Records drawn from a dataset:
--*--
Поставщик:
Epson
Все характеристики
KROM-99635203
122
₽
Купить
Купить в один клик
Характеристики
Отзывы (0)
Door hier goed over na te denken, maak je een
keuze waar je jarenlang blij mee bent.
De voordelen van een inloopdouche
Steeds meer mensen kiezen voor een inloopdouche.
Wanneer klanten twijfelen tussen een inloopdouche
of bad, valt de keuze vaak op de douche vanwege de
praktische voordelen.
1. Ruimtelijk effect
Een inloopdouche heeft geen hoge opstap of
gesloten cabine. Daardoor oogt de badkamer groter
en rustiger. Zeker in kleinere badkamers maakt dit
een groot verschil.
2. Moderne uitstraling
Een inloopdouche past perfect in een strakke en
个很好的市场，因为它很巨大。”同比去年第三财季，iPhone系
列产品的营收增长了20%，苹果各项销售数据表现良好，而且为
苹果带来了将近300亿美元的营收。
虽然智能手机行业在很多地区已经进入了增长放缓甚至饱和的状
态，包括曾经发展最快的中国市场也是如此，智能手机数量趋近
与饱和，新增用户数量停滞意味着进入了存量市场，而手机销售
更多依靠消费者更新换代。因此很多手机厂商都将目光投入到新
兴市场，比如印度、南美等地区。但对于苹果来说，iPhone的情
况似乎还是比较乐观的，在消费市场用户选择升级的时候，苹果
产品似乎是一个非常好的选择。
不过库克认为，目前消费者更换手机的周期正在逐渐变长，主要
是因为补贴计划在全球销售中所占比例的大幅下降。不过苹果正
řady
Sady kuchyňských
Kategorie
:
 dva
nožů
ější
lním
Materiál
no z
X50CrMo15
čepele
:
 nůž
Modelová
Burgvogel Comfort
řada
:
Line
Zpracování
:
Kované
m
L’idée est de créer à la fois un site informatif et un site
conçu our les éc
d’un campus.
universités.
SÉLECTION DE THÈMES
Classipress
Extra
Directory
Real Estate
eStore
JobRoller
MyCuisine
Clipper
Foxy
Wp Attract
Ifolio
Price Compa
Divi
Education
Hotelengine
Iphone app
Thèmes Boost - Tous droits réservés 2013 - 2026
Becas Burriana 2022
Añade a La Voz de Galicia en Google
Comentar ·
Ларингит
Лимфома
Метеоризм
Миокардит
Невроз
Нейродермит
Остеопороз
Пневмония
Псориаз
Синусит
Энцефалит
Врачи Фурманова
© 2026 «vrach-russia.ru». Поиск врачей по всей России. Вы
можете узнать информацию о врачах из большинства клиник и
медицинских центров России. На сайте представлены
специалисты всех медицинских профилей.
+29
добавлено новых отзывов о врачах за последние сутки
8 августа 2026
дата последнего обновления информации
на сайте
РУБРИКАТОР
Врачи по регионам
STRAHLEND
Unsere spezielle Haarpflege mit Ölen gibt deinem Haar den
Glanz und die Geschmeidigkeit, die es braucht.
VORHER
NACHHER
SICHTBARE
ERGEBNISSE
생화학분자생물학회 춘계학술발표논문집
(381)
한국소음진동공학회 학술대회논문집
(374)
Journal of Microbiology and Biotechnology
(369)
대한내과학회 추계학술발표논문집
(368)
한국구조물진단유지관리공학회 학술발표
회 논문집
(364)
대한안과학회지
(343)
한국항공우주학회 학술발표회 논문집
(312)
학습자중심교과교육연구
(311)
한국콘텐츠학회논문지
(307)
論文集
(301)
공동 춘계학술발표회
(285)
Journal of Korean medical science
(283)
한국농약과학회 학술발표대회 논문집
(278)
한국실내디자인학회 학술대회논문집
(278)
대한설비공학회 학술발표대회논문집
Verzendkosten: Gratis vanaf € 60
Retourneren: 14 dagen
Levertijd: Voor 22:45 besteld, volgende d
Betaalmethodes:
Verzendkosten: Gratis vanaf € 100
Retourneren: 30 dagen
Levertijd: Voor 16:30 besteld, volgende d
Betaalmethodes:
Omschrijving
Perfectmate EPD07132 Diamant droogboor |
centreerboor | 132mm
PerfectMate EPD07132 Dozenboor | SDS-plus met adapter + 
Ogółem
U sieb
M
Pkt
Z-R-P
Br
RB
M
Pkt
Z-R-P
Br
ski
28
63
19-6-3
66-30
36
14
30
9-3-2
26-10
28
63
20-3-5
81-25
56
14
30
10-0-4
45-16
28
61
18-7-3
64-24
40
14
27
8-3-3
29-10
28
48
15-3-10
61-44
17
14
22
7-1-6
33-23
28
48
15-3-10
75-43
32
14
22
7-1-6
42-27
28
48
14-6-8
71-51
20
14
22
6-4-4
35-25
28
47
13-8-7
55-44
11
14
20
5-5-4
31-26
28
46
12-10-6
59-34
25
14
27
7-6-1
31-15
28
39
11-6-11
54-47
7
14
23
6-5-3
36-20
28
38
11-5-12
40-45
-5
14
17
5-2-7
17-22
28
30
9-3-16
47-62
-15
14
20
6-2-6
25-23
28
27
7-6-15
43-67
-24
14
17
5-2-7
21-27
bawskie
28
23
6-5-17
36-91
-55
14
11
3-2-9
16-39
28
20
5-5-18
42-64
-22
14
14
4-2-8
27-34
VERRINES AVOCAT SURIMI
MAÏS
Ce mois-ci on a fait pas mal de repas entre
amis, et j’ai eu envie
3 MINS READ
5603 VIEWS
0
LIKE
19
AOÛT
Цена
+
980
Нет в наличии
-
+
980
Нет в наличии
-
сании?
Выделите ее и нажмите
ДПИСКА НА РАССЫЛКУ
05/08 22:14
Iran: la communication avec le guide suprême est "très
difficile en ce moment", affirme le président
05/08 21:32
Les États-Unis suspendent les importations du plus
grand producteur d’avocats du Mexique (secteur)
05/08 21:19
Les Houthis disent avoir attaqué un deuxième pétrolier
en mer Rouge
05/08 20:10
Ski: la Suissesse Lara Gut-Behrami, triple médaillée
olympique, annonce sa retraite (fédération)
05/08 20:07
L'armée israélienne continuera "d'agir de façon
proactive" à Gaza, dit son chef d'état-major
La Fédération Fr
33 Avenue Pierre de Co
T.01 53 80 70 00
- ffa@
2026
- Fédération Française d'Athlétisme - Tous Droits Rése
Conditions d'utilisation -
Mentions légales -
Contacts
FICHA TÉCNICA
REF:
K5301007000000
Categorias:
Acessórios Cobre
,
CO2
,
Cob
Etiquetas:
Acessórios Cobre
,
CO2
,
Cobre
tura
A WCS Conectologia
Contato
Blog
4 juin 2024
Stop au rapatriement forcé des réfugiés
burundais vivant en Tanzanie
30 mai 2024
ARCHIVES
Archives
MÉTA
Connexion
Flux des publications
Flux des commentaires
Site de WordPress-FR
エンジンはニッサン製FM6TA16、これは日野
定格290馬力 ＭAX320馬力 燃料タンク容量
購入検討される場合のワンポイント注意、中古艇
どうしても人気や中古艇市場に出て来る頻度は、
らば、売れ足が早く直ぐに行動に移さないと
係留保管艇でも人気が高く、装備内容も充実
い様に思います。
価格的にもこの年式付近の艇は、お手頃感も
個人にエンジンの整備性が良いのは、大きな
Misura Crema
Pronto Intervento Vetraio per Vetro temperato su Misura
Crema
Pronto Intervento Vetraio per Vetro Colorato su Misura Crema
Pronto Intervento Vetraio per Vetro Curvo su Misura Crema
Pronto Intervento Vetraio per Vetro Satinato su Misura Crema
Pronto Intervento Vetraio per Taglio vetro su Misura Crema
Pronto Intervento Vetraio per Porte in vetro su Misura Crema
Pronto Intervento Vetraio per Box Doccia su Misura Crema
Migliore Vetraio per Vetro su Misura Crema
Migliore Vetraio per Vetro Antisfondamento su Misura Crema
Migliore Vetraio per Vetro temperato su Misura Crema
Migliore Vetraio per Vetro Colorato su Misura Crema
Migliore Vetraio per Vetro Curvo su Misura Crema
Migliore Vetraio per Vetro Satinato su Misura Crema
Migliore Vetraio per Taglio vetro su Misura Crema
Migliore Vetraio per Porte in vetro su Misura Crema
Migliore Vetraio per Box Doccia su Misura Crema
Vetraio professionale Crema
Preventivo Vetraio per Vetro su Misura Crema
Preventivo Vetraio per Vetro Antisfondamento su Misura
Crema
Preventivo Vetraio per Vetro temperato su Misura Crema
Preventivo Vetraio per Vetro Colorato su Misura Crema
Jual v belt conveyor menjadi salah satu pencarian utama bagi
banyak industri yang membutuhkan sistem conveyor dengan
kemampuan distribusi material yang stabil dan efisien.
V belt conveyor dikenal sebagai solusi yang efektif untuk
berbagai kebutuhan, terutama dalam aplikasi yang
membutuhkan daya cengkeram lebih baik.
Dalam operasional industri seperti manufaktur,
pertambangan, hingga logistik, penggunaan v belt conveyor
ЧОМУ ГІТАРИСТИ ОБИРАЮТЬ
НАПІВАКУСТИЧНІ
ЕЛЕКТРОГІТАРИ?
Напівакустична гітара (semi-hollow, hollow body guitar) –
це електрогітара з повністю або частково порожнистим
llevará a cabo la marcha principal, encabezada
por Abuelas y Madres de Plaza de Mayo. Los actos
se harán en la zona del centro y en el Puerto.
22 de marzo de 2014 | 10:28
--*--
Task details:
Where does the word "dagen" appear in the records? Copy every line that holds it.

Result:
Retourneren: 14 dagen
Retourneren: 30 dagen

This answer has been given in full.